#### What is being asked
Only a number is wanted here: the count of lines in the entries below that contain the word "Mont".
————————
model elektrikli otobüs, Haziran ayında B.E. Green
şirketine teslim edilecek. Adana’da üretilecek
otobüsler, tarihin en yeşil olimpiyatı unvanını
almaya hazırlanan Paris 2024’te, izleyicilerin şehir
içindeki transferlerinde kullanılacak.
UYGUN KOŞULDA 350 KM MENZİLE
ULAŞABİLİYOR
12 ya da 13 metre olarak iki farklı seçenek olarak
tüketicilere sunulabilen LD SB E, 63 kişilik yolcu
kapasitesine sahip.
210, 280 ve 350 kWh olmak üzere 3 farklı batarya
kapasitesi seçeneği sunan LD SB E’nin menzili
————————
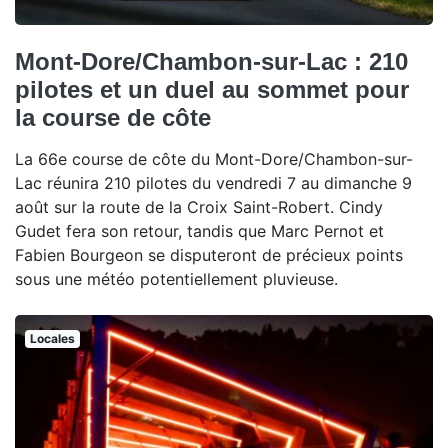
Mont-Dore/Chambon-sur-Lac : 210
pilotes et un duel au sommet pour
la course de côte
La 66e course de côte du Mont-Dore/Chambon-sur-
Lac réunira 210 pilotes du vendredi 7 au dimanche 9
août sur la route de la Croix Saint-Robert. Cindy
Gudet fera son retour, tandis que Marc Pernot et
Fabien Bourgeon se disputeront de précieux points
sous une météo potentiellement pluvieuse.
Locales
————————
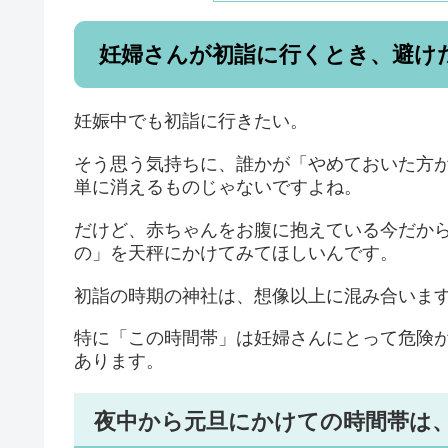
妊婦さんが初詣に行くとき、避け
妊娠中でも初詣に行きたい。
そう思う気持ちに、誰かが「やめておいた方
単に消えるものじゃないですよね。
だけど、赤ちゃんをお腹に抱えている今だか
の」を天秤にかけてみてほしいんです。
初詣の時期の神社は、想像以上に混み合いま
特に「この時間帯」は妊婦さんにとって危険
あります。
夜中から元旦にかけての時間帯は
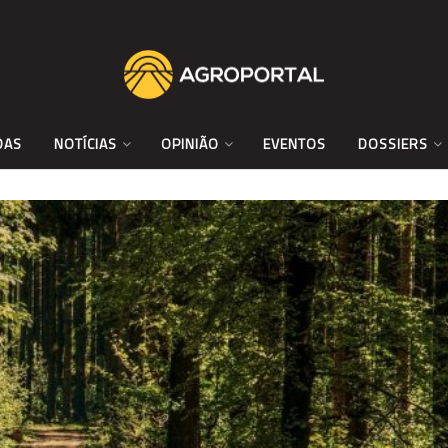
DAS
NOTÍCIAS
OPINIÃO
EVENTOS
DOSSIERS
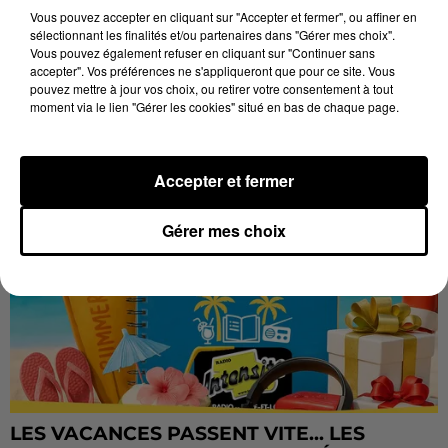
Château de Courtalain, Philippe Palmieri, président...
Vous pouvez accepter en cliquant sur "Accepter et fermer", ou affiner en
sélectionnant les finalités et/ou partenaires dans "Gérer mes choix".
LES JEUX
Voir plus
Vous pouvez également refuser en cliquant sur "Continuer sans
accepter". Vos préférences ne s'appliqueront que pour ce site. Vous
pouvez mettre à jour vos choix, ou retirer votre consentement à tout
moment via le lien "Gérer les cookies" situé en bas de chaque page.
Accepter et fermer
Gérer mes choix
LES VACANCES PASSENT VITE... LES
————————
#### Reply to the exercise
2